---------- Raw data

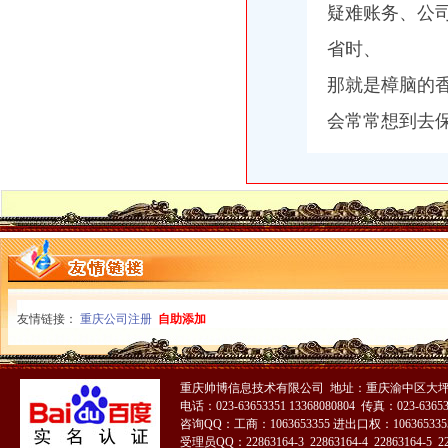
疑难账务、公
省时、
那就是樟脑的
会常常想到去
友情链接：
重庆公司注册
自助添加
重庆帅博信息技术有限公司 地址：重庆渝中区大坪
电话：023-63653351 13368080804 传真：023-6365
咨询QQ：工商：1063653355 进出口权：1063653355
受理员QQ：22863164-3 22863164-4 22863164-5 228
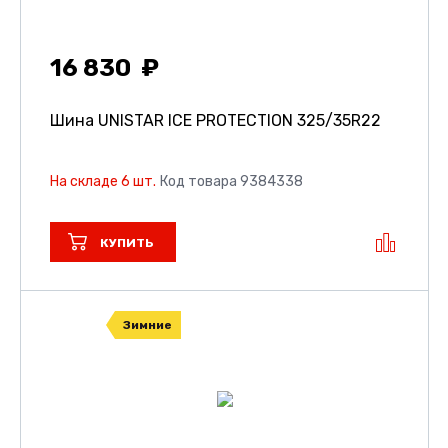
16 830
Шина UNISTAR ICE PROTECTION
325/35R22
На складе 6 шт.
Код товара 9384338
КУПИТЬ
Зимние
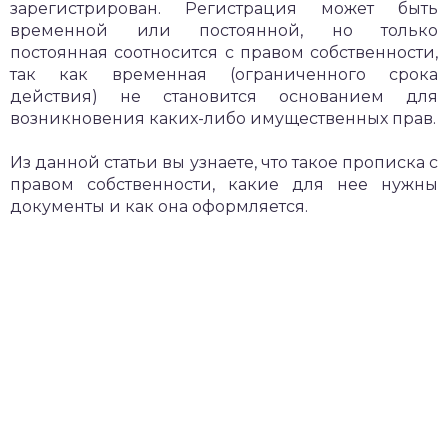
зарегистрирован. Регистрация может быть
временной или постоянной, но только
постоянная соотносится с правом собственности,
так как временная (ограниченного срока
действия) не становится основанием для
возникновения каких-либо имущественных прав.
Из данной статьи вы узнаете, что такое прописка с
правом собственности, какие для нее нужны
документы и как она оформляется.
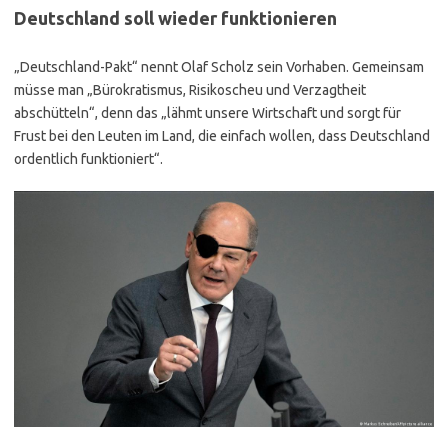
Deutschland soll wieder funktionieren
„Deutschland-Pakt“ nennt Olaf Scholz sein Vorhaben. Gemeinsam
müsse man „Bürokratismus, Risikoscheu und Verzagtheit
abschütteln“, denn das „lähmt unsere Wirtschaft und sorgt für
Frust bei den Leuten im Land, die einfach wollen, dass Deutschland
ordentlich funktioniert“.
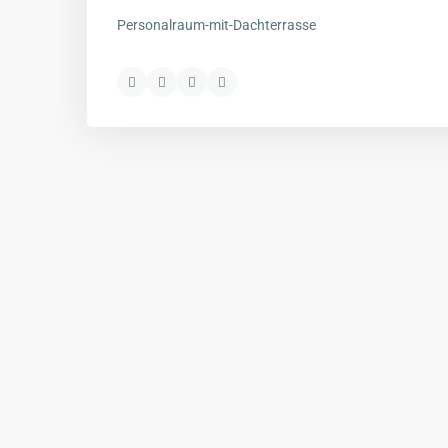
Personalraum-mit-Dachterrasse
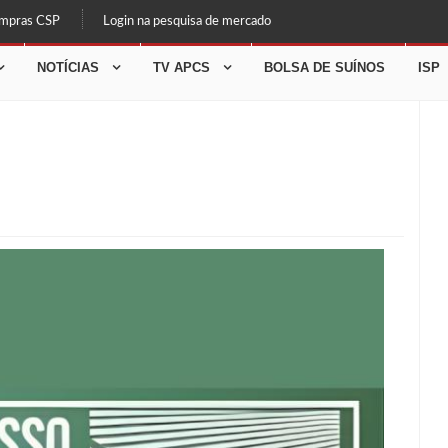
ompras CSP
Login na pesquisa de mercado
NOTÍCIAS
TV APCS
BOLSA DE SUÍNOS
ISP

--------------------
---------- Raw data

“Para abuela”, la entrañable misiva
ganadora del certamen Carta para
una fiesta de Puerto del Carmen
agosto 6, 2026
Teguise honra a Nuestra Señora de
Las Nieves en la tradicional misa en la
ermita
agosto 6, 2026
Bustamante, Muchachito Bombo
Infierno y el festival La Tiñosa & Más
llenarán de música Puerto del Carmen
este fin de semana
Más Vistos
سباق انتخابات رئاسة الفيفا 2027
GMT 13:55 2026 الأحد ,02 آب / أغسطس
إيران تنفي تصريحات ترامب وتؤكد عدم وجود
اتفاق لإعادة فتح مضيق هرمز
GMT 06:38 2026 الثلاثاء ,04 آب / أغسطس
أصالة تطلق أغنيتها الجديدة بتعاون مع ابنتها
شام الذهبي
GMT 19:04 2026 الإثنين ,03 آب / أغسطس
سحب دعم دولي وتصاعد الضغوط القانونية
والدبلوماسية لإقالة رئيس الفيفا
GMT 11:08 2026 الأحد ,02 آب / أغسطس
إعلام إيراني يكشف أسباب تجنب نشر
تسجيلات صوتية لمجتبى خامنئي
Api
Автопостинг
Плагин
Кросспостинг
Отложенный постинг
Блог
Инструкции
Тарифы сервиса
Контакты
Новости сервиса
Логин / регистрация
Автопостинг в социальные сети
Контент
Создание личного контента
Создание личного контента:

--------------------
---------- Raw data

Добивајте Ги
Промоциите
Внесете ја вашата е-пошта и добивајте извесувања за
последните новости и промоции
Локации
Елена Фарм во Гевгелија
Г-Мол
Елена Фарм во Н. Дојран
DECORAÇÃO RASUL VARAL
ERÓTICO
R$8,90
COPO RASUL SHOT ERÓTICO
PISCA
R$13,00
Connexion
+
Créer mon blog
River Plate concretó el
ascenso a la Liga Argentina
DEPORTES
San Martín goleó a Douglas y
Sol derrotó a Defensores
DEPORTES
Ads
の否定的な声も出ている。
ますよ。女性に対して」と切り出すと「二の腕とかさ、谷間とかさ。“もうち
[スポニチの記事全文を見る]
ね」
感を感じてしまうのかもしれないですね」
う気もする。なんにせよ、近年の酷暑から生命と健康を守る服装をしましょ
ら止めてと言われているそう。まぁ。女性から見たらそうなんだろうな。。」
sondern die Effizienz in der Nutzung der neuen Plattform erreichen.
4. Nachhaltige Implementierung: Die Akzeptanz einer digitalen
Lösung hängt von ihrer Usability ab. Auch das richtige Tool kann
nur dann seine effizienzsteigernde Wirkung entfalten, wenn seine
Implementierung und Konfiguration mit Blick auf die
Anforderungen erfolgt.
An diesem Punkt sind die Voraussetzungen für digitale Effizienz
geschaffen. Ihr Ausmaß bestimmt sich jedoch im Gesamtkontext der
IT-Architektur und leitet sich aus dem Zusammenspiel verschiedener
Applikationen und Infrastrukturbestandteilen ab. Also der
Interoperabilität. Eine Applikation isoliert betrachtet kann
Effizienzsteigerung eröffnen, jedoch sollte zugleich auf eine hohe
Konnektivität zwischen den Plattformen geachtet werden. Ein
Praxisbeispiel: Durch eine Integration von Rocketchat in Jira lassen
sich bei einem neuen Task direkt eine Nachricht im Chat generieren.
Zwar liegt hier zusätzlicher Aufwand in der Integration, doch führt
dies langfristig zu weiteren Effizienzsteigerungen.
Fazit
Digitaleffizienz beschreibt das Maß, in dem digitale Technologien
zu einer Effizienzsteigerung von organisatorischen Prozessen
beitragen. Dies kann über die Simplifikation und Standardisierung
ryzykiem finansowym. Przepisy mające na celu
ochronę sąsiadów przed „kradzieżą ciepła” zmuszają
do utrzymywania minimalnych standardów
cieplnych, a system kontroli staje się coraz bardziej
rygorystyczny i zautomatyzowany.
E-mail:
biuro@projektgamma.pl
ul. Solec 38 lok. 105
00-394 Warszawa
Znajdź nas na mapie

--------------------

• [What the task requires]:
For the string "أغسطس", return every line of the data where it appears.

• [Task result]:
GMT 13:55 2026 الأحد ,02 آب / أغسطس
GMT 06:38 2026 الثلاثاء ,04 آب / أغسطس
GMT 19:04 2026 الإثنين ,03 آب / أغسطس
GMT 11:08 2026 الأحد ,02 آب / أغسطس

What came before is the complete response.